Long-acting cabotegravir (CAB) administered intramuscularly (IM) every 2 months (Q2M) is approved for HIV-1 prevention; CAB and rilpivirine administered IM monthly or Q2M is approved for HIV-1 treatment. To support less frequent dosing, we evaluated safety and pharmacokinetics (PK) of the approved CAB 200 mg/mL (CAB200) formulation administered subcutaneously (SC) with recombinant human hyaluronidase PH20 (rHuPH20) and a new CAB 400 mg/mL (CAB400) formulation administered SC or IM without rHuPH20.

Methods:

This is an ongoing, open-label, single-dose, dose-escalation, phase I study (NCT05418868) in healthy adults with 2 sentinel participants (pts) per cohort. In part A, rHuPH20 (10,000 IU) and CAB200 (A1, 800 mg; A2, 1600 mg; A3, 3200 mg; 4 to 16 mL) were sequentially co-administered SC (abdominal). In part C, CAB400 (800 mg, 2 mL) was administered SC (abdominal; C1) or IM (gluteus medius; C2). To evaluate potential CAB400 dosing regimens, CAB PK profiles were simulated using an established CAB200 IM population PK model modified based on observed PK data in part C.

Results:

To date, 38 pts total received CAB (Table); 61% were male sex at birth, and 61% were non-White. Median age, weight, and BMI were 37.5 years, 74.7 kg, and 26.7 kg/m2, respectively. In part A, maximum observed plasma concentration (Cmax) and area under the plasma concentration–time curve from 0 to infinity (AUC0-∞) increased with dose proportionally and were higher than CAB200 IM, indicating potentially increased bioavailability, while t1/2 was similar to CAB200 IM. Cmax in C1 was lower than in C2; both were lower than CAB200 IM. CAB t1/2 in C1 was longer than in C2; both were longer than CAB200 IM, even though some pts have not reached terminal phase due to long t1/2. PK simulations predict a CAB400 SC/IM dose interval of ≥4 months achieves similar exposure to the approved CAB200 IM. Injection site reactions (ISRs) occurred in all pts dosed SC in part A (22/22) with a dose-related trend for increased ISR grades.
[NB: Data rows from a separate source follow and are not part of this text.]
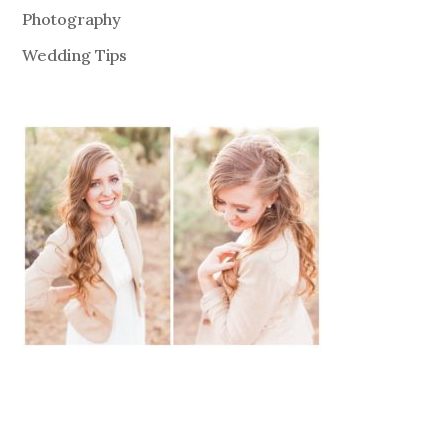
Photography
Wedding Tips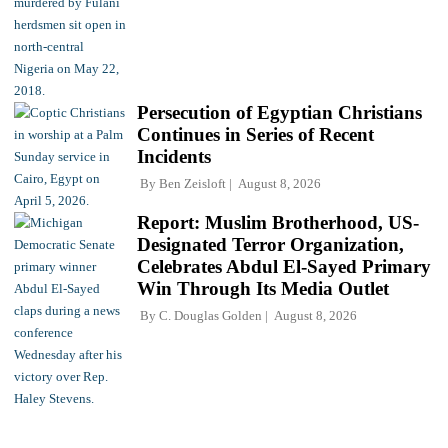
Persecution of Egyptian Christians
Continues in Series of Recent
Incidents
By
Ben Zeisloft
August 8, 2026
Report: Muslim Brotherhood, US-
Designated Terror Organization,
Celebrates Abdul El-Sayed Primary
Win Through Its Media Outlet
By
C. Douglas Golden
August 8, 2026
A sentinel pt in cohort A3 experienced a drug-related serious adverse event of injection site erythema with necrosis. ISRs in C1 (8/8 pts) and C2 (3/8 pts) were grade 1 or 2.

Conclusions:

Safety and PK results from part A indicate low potential to achieve less frequent dosing with CAB200 and rHuPH20. The new CAB400 formulation (SC and IM) exhibits favorable safety and PK commensurate with dose intervals of ≥4 months and is in ongoing clinical development.